Là, tout près, chaud, lumineux, dégagent une forte odeur et beaucoup de bruit en cette fin de journée. Cette ville, qui eu sont temps de gloire, est là. Elle ressemble à un vieux chat qui ronronne doucement, ses rues sont pas toutes très bien éclairé et à par au centre il n’y a pas grand monde.
Un bruit, une porte s’ouvre, un éclat de lumière, une ombre…
Là, dans la petite rue qui borde le cinéma les spectateurs sortent par petit groupe ou tout seul, quelques couples, ils ont toutes sortes d’expression sur le visage certain on l’aire vit repris par leurs angoisses, d’autre sont plus heureux, est ce le film qui les rend comme ça? Cette rue tout à l’heure déserte s’emplit doucement de bruit.
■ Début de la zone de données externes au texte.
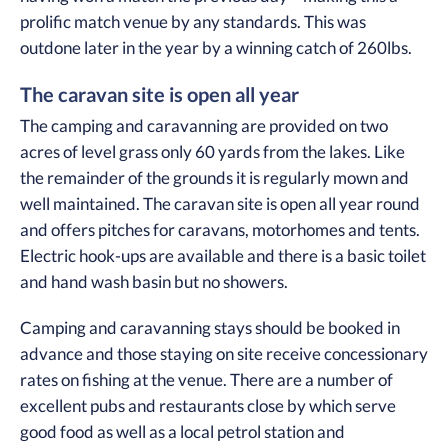
prolific match venue by any standards. This was
outdone later in the year by a winning catch of 260lbs.
The caravan site is open all year
The camping and caravanning are provided on two
acres of level grass only 60 yards from the lakes. Like
the remainder of the grounds it is regularly mown and
well maintained. The caravan site is open all year round
and offers pitches for caravans, motorhomes and tents.
Electric hook-ups are available and there is a basic toilet
and hand wash basin but no showers.
Camping and caravanning stays should be booked in
advance and those staying on site receive concessionary
rates on fishing at the venue. There are a number of
excellent pubs and restaurants close by which serve
good food as well as a local petrol station and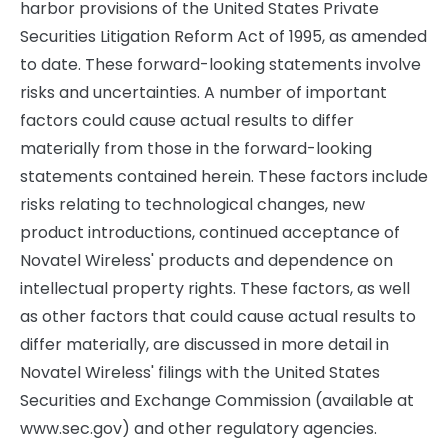
harbor provisions of the United States Private
Securities Litigation Reform Act of 1995, as amended
to date. These forward-looking statements involve
risks and uncertainties. A number of important
factors could cause actual results to differ
materially from those in the forward-looking
statements contained herein. These factors include
risks relating to technological changes, new
product introductions, continued acceptance of
Novatel Wireless' products and dependence on
intellectual property rights. These factors, as well
as other factors that could cause actual results to
differ materially, are discussed in more detail in
Novatel Wireless' filings with the United States
Securities and Exchange Commission (available at
www.sec.gov) and other regulatory agencies.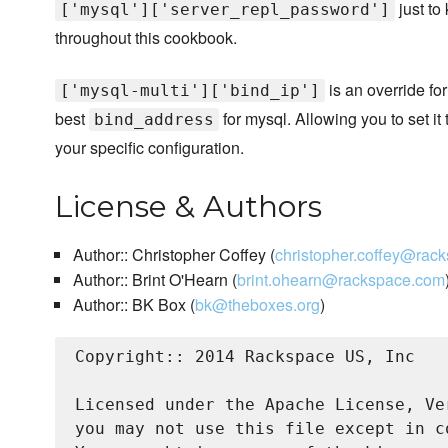
just to
['mysql']['server_repl_password']
throughout this cookbook.
is an override for
['mysql-multi']['bind_ip']
best
for mysql. Allowing you to set it
bind_address
your specific configuration.
License & Authors
Author:: Christopher Coffey (
christopher.coffey@rac
Author:: Brint O'Hearn (
brint.ohearn@rackspace.com
Author:: BK Box (
bk@theboxes.org
)
Copyright:: 2014 Rackspace US, Inc

Licensed under the Apache License, Ve
you may not use this file except in c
Quelques un sont encore dans la salle, la bobine ce termine, les derniers noms, il y a encore un peu de musique.
La haut ! le projectionniste ce prépare à ranger le film, il jette un rapide coup d’œil dans la salle par l’ouverture…
Dernier tour de clés, c’était la dernière séance, enfin pour ce soir. Cet homme marche, il n’a par l’aire pressé, il regarde devant lui, un peu dans le vague, il ne semble pas rentrer chez lui…
Maintenant il n’y a plus personne, un chat fait tomber une boite de conserve et se sauve en vitesse, les lampadaire ce fond de plus en plus distant et les vitrines sont beaucoup moins nombreuses, son rythme c’est encore ralenti, il regarde plus bas mais ne voie pas du tout où il marche, il est ailleurs, dans sa tête, dans ses pensées.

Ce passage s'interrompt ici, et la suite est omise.